KL: No, I don’t know if it was specifically this incident, but it certainly made certain things weightier for me.

But one of the concepts behind the cage masks that I did prior to For Joan stems from the time I spent living in Myanmar. There’s a tribe of women there, called the Chin Women. For about a century, they’ve intricately tattooed their faces in order to de-beautify themselves and deter men. But the tradition is starting to die out, because the act of tattooing is having the reverse effect. It’s become more of a fetish now. I became familiar with the Chin Women while I was living there, and I was really entranced by the idea that this visible protection has the ability to change its meaning and purpose. It didn’t really serve its purpose in the end. And so I thought about how that ties in with beauty – as something that’s not really tangible. So those patterns on all of the cage masks are patterns from the women’s tattoos. But the work is also more about what humans wear as a public facade – something that acts as a container, but also as protection. I had been working a lot with these ideas, and so I just starting researching and of course I came across Joan of Arc. 

It was in the fall of 2018 that I decided I wanted to do a project about her. There’s this film by Carl Theodor Dreyer, The Passion of Joan of Arc – it’s incredible. And when I watched the Christine Blasey Ford trial, I immediately thought of the scenes from that film. For Joan, it was about this conviction and belief in something so unknown. Yet, in the end, she wasn’t believed. That’s what led to her demise – she wasn’t willing to give up that belief. I just saw so many parallels and thought it was timely. It’s a story that still resonates. And it’s a story that we all know.

In researching and learning more about her, I found out that she had actually gotten off at the end of her trial. They were just going to put her in prison for the rest of her life. But then, while she was in prison, the story goes that the guards were trying to rape her, so she put men’s clothes on again. That’s when they reinstated the charges. This thing that had put her in this place also became a form of protection that put her in another place, which brought her to the end of her story. It’s just so rife with so much visual history, and it’s still connected to what’s happening today. It also connects with me, personally.

JC: Facial recognition software was actually something that I thought about in connection with your work – especially those cage masks – and in terms of armor and identity more broadly. People have started creating masks that can be worn in order to hide in plain sight: designs made either from textiles, makeup or jewellery to trick the camera. 

KL: I don’t know if this touches on that, but I have two different ideas about armor: one is that armor is something positive and protective; and the other is that armor prevents you from having mobility or identity. Wilhelm Reich was the first psychoanalyst to work with the body, and he thought that armor was a negative thing; he used the term ‘character armoring’. As humans, we build this metaphorical armor around ourselves, which prevents us from tapping into trauma and our true selves. The more we build these things up, the less open we are, and the less vulnerable we are.

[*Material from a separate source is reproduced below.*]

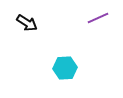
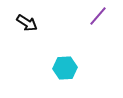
purple line: moved 2 px up; rotated 25 degrees counterclockwise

For so long, I was just thinking about armor as something that protects you and keeps you safe. But armor can also be very bulky and prevent you from being mobile. It goes along with facial recognition – you’re tricking the system and changing your identity in order to protect yourself, but you’re also creating something that is less true to yourself.

Keegan Luttrell. Still from For Joan, 2019. Photo courtesy of the artist.

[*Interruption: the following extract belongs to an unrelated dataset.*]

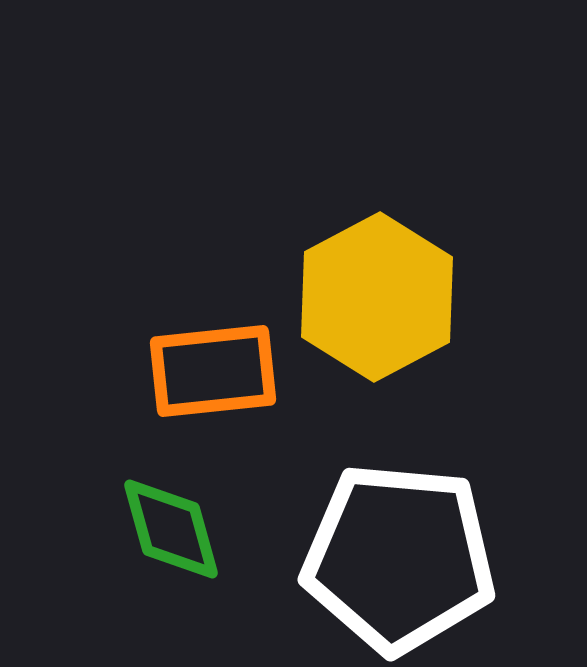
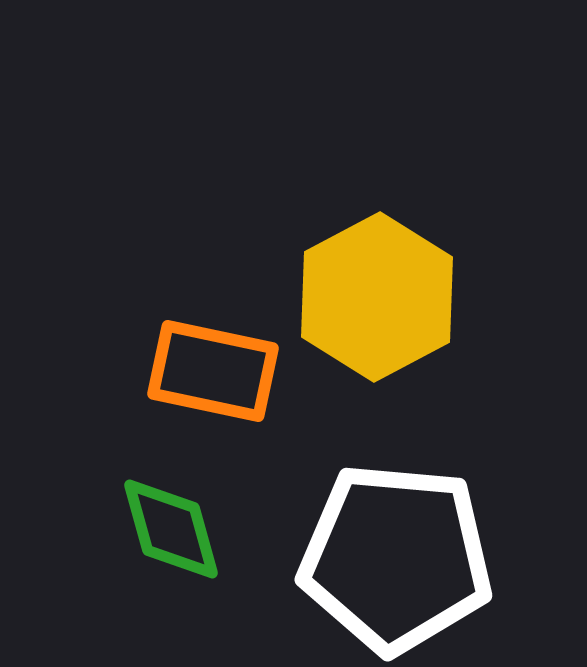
orange rectangle: rotated 18 degrees clockwise
white pentagon: moved 3 px left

JC: Exactly. It changes the way people interact with each other – it changes our interface. Do technology and digital processes play a role for you in your work?

KL: It’s funny because my work doesn’t necessarily go into this technological realm, but I’m always tempted by it, because I have a tech background. But I think that ceramics is so appealing to me because it’s so not technical. I did have an idea once that was about password protection – the words that we use to protect our online identities. What’s loaded in those words? Why do people choose them? I don’t want to limit myself to saying that my work is just about armor, but I’m thinking about all of the means and ways that we protect ourselves. I did a project a long time ago that connects back to what I’m doing now. It was with airbags – a simple device in your car that protects you from death. There are all of these ways that we’ve built this world around us in order to make us safer. But how safe are we? And it ties back to Joan, too; she built this thing around her and in the end, whether she had her armor or not, it didn’t really make a difference. She still ended up at the stake. 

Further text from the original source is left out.